─── MATERIAL SUPPLIED

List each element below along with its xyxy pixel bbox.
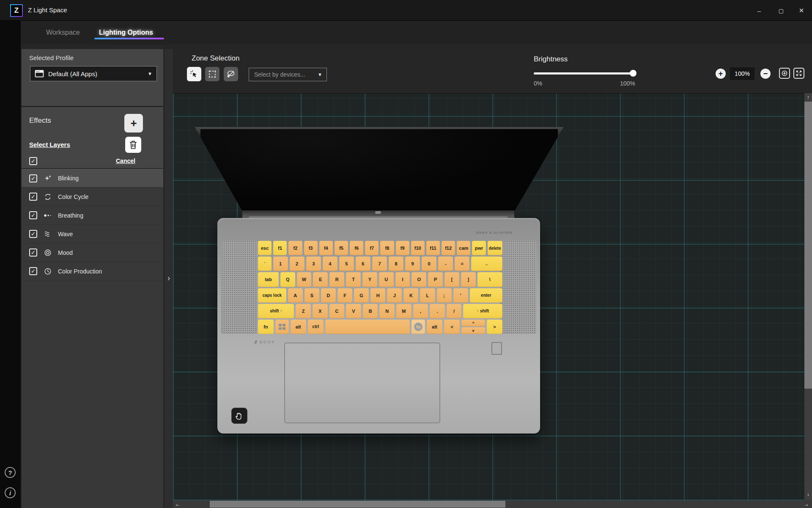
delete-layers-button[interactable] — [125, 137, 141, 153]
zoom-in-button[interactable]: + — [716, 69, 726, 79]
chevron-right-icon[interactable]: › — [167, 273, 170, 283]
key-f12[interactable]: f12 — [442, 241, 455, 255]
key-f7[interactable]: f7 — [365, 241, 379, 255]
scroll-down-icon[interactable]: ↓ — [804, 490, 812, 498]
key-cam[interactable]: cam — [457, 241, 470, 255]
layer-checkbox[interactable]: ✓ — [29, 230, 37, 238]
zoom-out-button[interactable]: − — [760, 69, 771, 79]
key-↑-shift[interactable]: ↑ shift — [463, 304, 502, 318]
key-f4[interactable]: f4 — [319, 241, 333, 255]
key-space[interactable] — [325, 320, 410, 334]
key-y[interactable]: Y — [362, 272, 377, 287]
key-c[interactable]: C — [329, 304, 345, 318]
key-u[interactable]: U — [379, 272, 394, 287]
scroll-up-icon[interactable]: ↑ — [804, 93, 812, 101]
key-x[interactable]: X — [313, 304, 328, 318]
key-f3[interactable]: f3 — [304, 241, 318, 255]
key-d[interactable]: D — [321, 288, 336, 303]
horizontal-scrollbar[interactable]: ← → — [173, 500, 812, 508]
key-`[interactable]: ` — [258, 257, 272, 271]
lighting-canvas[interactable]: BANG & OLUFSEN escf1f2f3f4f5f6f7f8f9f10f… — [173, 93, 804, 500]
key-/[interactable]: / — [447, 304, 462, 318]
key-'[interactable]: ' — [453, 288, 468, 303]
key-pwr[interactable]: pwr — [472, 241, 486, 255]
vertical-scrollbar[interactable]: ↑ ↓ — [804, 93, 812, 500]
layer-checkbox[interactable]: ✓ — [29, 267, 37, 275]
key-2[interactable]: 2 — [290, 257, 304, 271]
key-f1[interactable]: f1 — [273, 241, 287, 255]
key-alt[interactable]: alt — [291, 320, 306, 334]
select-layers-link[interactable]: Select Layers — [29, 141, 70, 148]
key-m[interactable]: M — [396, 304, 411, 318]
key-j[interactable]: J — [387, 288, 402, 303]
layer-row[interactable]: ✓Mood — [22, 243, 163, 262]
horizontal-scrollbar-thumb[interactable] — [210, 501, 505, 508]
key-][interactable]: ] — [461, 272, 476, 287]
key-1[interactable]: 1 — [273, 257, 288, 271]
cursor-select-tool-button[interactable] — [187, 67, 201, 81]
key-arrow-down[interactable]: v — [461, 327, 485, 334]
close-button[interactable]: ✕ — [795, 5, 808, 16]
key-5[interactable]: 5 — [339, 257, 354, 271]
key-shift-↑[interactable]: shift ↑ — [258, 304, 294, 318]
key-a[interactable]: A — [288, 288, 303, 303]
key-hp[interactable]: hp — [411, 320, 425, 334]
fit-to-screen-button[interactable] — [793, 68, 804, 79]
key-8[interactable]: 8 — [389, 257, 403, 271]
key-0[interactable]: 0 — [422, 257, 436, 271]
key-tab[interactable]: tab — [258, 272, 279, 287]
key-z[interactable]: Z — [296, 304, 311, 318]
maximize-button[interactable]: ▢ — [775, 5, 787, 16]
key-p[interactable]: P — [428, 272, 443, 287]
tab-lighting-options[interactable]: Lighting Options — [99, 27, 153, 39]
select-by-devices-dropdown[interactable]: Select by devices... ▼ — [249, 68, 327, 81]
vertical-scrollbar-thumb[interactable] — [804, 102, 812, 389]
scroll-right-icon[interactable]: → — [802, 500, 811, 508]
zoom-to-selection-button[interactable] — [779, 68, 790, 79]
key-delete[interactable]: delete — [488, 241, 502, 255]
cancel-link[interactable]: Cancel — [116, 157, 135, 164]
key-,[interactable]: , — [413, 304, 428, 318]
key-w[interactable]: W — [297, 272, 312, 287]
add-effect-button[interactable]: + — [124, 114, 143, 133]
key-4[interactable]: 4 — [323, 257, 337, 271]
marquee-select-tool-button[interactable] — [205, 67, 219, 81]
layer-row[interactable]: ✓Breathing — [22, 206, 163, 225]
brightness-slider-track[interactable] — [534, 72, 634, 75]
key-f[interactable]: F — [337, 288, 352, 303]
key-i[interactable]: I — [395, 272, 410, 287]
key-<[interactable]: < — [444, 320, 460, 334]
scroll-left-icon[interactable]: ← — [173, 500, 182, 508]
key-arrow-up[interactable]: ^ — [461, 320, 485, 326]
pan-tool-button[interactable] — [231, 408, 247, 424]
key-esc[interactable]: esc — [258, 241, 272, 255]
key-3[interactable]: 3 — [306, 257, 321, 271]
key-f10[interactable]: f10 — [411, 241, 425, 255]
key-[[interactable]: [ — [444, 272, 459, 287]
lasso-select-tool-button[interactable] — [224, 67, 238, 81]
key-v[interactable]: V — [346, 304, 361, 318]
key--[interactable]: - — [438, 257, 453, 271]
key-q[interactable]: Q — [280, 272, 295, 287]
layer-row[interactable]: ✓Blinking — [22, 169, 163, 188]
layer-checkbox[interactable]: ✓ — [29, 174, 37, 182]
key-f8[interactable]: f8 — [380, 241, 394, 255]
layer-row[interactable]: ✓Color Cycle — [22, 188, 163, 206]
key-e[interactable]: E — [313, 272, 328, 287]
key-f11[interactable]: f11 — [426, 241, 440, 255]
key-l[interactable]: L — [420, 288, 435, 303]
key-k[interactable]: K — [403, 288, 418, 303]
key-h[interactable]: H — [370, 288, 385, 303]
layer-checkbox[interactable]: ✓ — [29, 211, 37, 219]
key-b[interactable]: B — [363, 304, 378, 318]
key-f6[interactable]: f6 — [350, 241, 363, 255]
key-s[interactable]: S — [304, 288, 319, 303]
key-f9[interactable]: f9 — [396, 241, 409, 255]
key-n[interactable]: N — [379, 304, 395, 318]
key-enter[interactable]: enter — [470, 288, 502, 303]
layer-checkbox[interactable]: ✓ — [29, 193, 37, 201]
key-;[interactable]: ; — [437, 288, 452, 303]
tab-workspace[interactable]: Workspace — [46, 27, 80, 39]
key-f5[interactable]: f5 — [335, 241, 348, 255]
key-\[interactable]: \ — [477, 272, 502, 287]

──────

EXERCISE PROMPT: Give the lines of the entries above exactly as they appear, leaving out each picture.

PROBLEM SOLUTION:
List each element below along with its xyxy pixel bbox.
delete-layers-button[interactable] — [125, 137, 141, 153]
zoom-in-button[interactable]: + — [716, 69, 726, 79]
chevron-right-icon[interactable]: › — [167, 273, 170, 283]
key-f12[interactable]: f12 — [442, 241, 455, 255]
key-f7[interactable]: f7 — [365, 241, 379, 255]
scroll-down-icon[interactable]: ↓ — [804, 490, 812, 498]
key-cam[interactable]: cam — [457, 241, 470, 255]
layer-checkbox[interactable]: ✓ — [29, 230, 37, 238]
zoom-out-button[interactable]: − — [760, 69, 771, 79]
key-↑-shift[interactable]: ↑ shift — [463, 304, 502, 318]
key-f4[interactable]: f4 — [319, 241, 333, 255]
key-space[interactable] — [325, 320, 410, 334]
key-y[interactable]: Y — [362, 272, 377, 287]
key-c[interactable]: C — [329, 304, 345, 318]
key-u[interactable]: U — [379, 272, 394, 287]
scroll-up-icon[interactable]: ↑ — [804, 93, 812, 101]
key-x[interactable]: X — [313, 304, 328, 318]
key-f3[interactable]: f3 — [304, 241, 318, 255]
key-d[interactable]: D — [321, 288, 336, 303]
horizontal-scrollbar[interactable]: ← → — [173, 500, 812, 508]
key-`[interactable]: ` — [258, 257, 272, 271]
lighting-canvas[interactable]: BANG & OLUFSEN escf1f2f3f4f5f6f7f8f9f10f… — [173, 93, 804, 500]
key-/[interactable]: / — [447, 304, 462, 318]
key-'[interactable]: ' — [453, 288, 468, 303]
key-pwr[interactable]: pwr — [472, 241, 486, 255]
vertical-scrollbar[interactable]: ↑ ↓ — [804, 93, 812, 500]
layer-checkbox[interactable]: ✓ — [29, 267, 37, 275]
key-2[interactable]: 2 — [290, 257, 304, 271]
key-f1[interactable]: f1 — [273, 241, 287, 255]
key-alt[interactable]: alt — [291, 320, 306, 334]
select-layers-link[interactable]: Select Layers — [29, 141, 70, 148]
key-m[interactable]: M — [396, 304, 411, 318]
key-j[interactable]: J — [387, 288, 402, 303]
layer-row[interactable]: ✓Mood — [22, 243, 163, 262]
horizontal-scrollbar-thumb[interactable] — [210, 501, 505, 508]
key-][interactable]: ] — [461, 272, 476, 287]
key-1[interactable]: 1 — [273, 257, 288, 271]
cursor-select-tool-button[interactable] — [187, 67, 201, 81]
key-arrow-down[interactable]: v — [461, 327, 485, 334]
close-button[interactable]: ✕ — [795, 5, 808, 16]
key-5[interactable]: 5 — [339, 257, 354, 271]
key-shift-↑[interactable]: shift ↑ — [258, 304, 294, 318]
key-a[interactable]: A — [288, 288, 303, 303]
key-hp[interactable]: hp — [411, 320, 425, 334]
fit-to-screen-button[interactable] — [793, 68, 804, 79]
key-8[interactable]: 8 — [389, 257, 403, 271]
key-0[interactable]: 0 — [422, 257, 436, 271]
key-tab[interactable]: tab — [258, 272, 279, 287]
key-z[interactable]: Z — [296, 304, 311, 318]
maximize-button[interactable]: ▢ — [775, 5, 787, 16]
key-p[interactable]: P — [428, 272, 443, 287]
tab-lighting-options[interactable]: Lighting Options — [99, 27, 153, 39]
select-by-devices-dropdown[interactable]: Select by devices... ▼ — [249, 68, 327, 81]
vertical-scrollbar-thumb[interactable] — [804, 102, 812, 389]
scroll-right-icon[interactable]: → — [802, 500, 811, 508]
zoom-to-selection-button[interactable] — [779, 68, 790, 79]
key-delete[interactable]: delete — [488, 241, 502, 255]
cancel-link[interactable]: Cancel — [116, 157, 135, 164]
key-,[interactable]: , — [413, 304, 428, 318]
key-w[interactable]: W — [297, 272, 312, 287]
add-effect-button[interactable]: + — [124, 114, 143, 133]
key-4[interactable]: 4 — [323, 257, 337, 271]
marquee-select-tool-button[interactable] — [205, 67, 219, 81]
layer-row[interactable]: ✓Breathing — [22, 206, 163, 225]
brightness-slider-track[interactable] — [534, 72, 634, 75]
key-f[interactable]: F — [337, 288, 352, 303]
key-i[interactable]: I — [395, 272, 410, 287]
key-<[interactable]: < — [444, 320, 460, 334]
scroll-left-icon[interactable]: ← — [173, 500, 182, 508]
key-arrow-up[interactable]: ^ — [461, 320, 485, 326]
pan-tool-button[interactable] — [231, 408, 247, 424]
key-esc[interactable]: esc — [258, 241, 272, 255]
key-3[interactable]: 3 — [306, 257, 321, 271]
key-f10[interactable]: f10 — [411, 241, 425, 255]
key-[[interactable]: [ — [444, 272, 459, 287]
lasso-select-tool-button[interactable] — [224, 67, 238, 81]
key-v[interactable]: V — [346, 304, 361, 318]
key--[interactable]: - — [438, 257, 453, 271]
key-q[interactable]: Q — [280, 272, 295, 287]
layer-row[interactable]: ✓Blinking — [22, 169, 163, 188]
layer-checkbox[interactable]: ✓ — [29, 174, 37, 182]
key-f8[interactable]: f8 — [380, 241, 394, 255]
layer-row[interactable]: ✓Color Cycle — [22, 188, 163, 206]
key-e[interactable]: E — [313, 272, 328, 287]
key-f11[interactable]: f11 — [426, 241, 440, 255]
key-l[interactable]: L — [420, 288, 435, 303]
key-k[interactable]: K — [403, 288, 418, 303]
key-h[interactable]: H — [370, 288, 385, 303]
layer-checkbox[interactable]: ✓ — [29, 211, 37, 219]
key-b[interactable]: B — [363, 304, 378, 318]
key-f6[interactable]: f6 — [350, 241, 363, 255]
key-s[interactable]: S — [304, 288, 319, 303]
key-f9[interactable]: f9 — [396, 241, 409, 255]
key-n[interactable]: N — [379, 304, 395, 318]
key-enter[interactable]: enter — [470, 288, 502, 303]
layer-checkbox[interactable]: ✓ — [29, 193, 37, 201]
key-;[interactable]: ; — [437, 288, 452, 303]
tab-workspace[interactable]: Workspace — [46, 27, 80, 39]
key-f5[interactable]: f5 — [335, 241, 348, 255]
key-\[interactable]: \ — [477, 272, 502, 287]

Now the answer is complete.